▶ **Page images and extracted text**
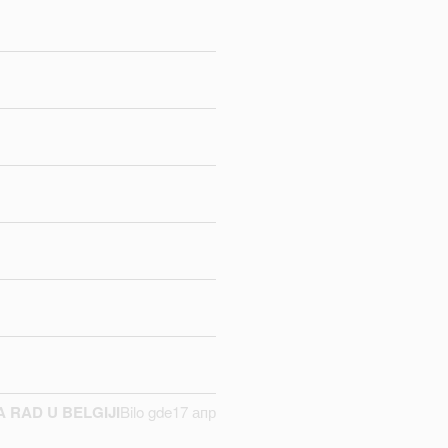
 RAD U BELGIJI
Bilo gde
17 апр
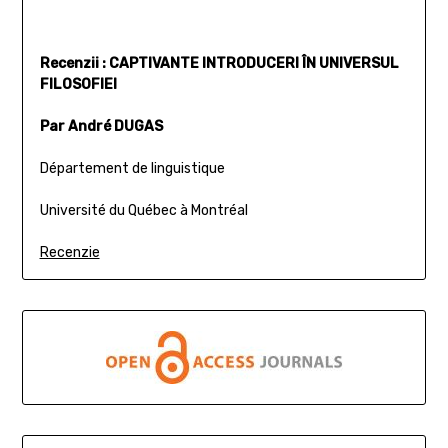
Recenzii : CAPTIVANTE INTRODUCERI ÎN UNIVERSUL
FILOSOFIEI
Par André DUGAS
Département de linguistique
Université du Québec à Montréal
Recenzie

--

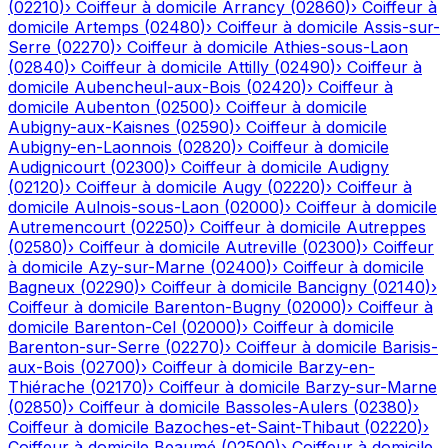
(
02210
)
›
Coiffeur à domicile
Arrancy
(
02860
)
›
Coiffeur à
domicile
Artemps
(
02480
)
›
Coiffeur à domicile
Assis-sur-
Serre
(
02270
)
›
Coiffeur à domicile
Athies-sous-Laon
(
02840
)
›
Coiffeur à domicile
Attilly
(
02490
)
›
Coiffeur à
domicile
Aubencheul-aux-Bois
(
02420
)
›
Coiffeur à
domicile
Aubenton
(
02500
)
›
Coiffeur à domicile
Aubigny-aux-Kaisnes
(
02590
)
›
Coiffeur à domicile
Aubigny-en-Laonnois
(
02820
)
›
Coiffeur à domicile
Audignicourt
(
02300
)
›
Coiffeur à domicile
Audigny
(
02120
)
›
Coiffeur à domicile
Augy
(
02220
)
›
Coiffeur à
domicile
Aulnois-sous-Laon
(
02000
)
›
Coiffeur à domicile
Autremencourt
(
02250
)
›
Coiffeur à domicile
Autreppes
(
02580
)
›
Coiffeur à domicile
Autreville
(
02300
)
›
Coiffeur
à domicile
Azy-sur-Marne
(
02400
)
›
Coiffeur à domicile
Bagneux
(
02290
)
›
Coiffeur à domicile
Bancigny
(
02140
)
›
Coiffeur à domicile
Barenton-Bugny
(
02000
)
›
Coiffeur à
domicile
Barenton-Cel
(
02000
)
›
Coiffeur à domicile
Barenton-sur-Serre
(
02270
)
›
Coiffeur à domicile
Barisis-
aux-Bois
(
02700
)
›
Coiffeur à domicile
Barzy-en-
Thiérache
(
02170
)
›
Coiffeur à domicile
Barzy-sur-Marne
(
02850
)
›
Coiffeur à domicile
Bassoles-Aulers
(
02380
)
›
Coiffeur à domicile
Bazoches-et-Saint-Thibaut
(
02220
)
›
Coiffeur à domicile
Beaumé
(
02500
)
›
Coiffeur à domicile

▶ **Problem to work on**
Lines above that contain the string "Aubigny" make up the answer.

▶ **Task response**
Aubigny-aux-Kaisnes
Aubigny-en-Laonnois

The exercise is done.